College of Intelligent Systems Science and Engineering, Harbin Engineering University, Harbin 150001, China.
School of Computer Information and Engineering, Changzhou Institute of Technology, Changzhou 213032, China.
Genes (Basel). 2021 May 1;12(5):683. doi: 10.3390/genes12050683.
The distinguishable subregions that compose the hippocampus are differently involved in functions associated with Alzheimer's disease (AD). Thus, the identification of hippocampal subregions and genes that classify AD and healthy control (HC) groups with high accuracy is meaningful. In this study, by jointly analyzing the multimodal data, we propose a novel method to construct fusion features and a classification method based on the random forest for identifying the important features. Specifically, we construct the fusion features using the gene sequence and subregions correlation to reduce the diversity in same group. Moreover, samples and features are selected randomly to construct a random forest, and genetic algorithm and clustering evolutionary are used to amplify the difference in initial decision trees and evolve the trees. The features in resulting decision trees that reach the peak classification are the important "subregion gene pairs". The findings verify that our method outperforms well in classification performance and generalization. Particularly, we identified some significant subregions and genes, such as hippocampus amygdala transition area (HATA), fimbria, parasubiculum and genes included and . These discoveries provide some new candidate genes for AD and demonstrate the contribution of hippocampal subregions and genes to AD.

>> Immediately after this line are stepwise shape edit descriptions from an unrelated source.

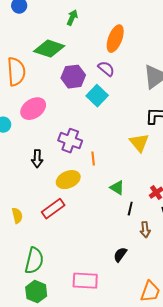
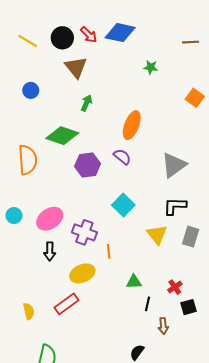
cyan square: (97, 96) -> (123, 205), moved
pink ellipse: (33, 109) -> (50, 219), moved
green triangle: (117, 188) -> (134, 282), turned -35

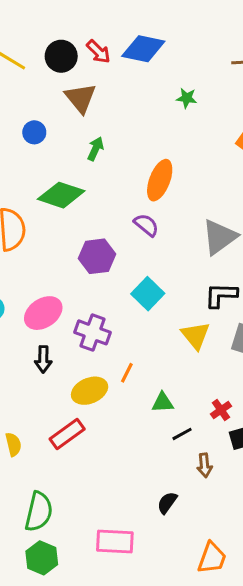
blue circle: (31, 90) -> (34, 132), moved
purple hexagon: (88, 165) -> (97, 256), moved
orange line: (109, 251) -> (127, 373), moved, turned 32
black line: (148, 304) -> (182, 434), turned 48

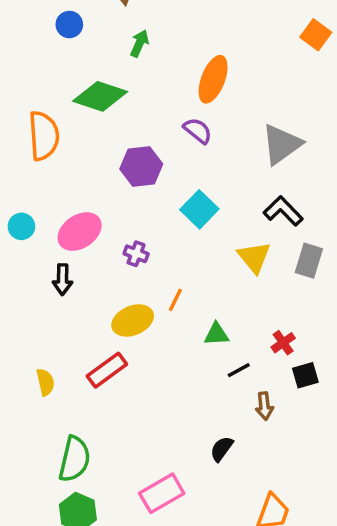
black L-shape: (221, 295) -> (283, 211), turned 44
purple cross: (93, 332) -> (136, 254), size x0.6
black arrow: (43, 359) -> (62, 279), moved
pink rectangle: (115, 541) -> (162, 493), turned -33

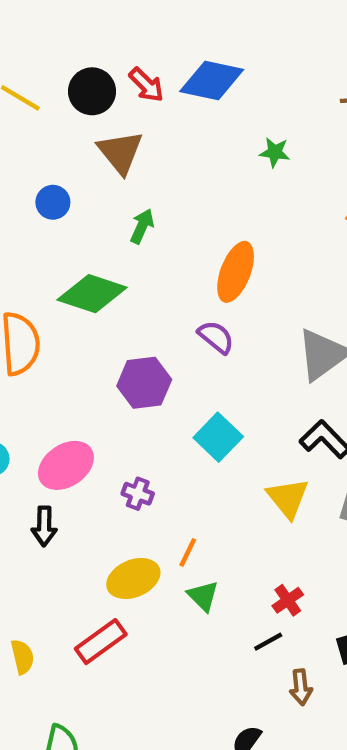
green triangle: (216, 334) -> (203, 596), moved, turned 48
red cross: (283, 343) -> (288, 600), moved

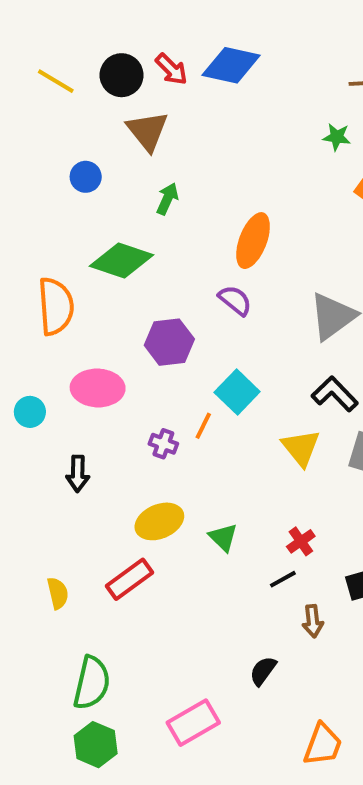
green star: (275, 152) -> (337, 137), moved
pink ellipse: (66, 465) -> (98, 388), moved, turned 36
orange line: (188, 552) -> (203, 426), moved

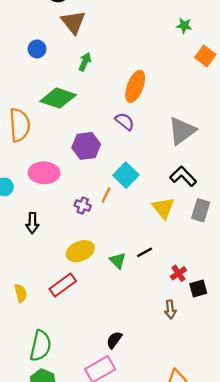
red cross: (301, 541) -> (178, 273), moved
black line: (283, 579) -> (145, 252), moved
black semicircle: (263, 671) -> (114, 340), moved

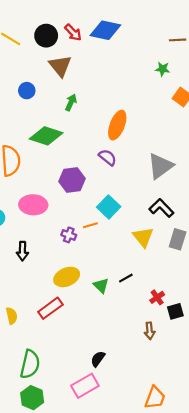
orange line: (106, 195) -> (90, 225), turned 48

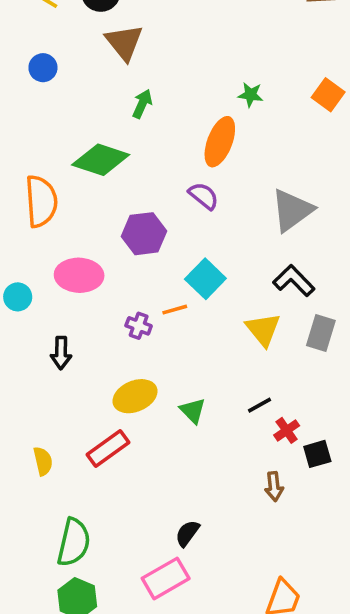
green star: (162, 69) -> (251, 95), moved
blue circle: (27, 91) -> (43, 68), moved
black line: (126, 278) -> (260, 405), moved

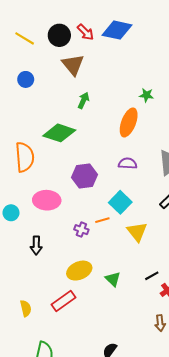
purple semicircle: (204, 196) -> (128, 163), moved, turned -36
yellow triangle: (263, 329) -> (137, 232), moved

组成海马体的可区分亚区在与阿尔茨海默病 (AD) 相关的功能中有着不同的参与。因此,识别海马亚区和基因,以高精度将 AD 组和健康对照组 (HC) 分类是有意义的。在这项研究中,我们通过联合分析多模态数据,提出了一种使用基因序列和亚区相关性构建融合特征的新方法,以及一种基于随机森林的分类方法来识别重要特征。具体来说,我们使用基因序列和亚区相关性构建融合特征,以减少同组之间的多样性。此外,我们随机选择样本和特征来构建随机森林,并使用遗传算法和聚类进化来放大初始决策树之间的差异并进化这些树。在达到峰值分类的决策树中的特征是重要的“亚区基因对”。研究结果验证了我们的方法在分类性能和泛化能力方面的优异表现。特别是,我们确定了一些重要的亚区和基因,如海马杏仁核过渡区 (HATA)、穹窿、副海马旁回和包含的基因 和 。这些发现为 AD 提供了一些新的候选基因,并证明了海马亚区和基因对 AD 的贡献。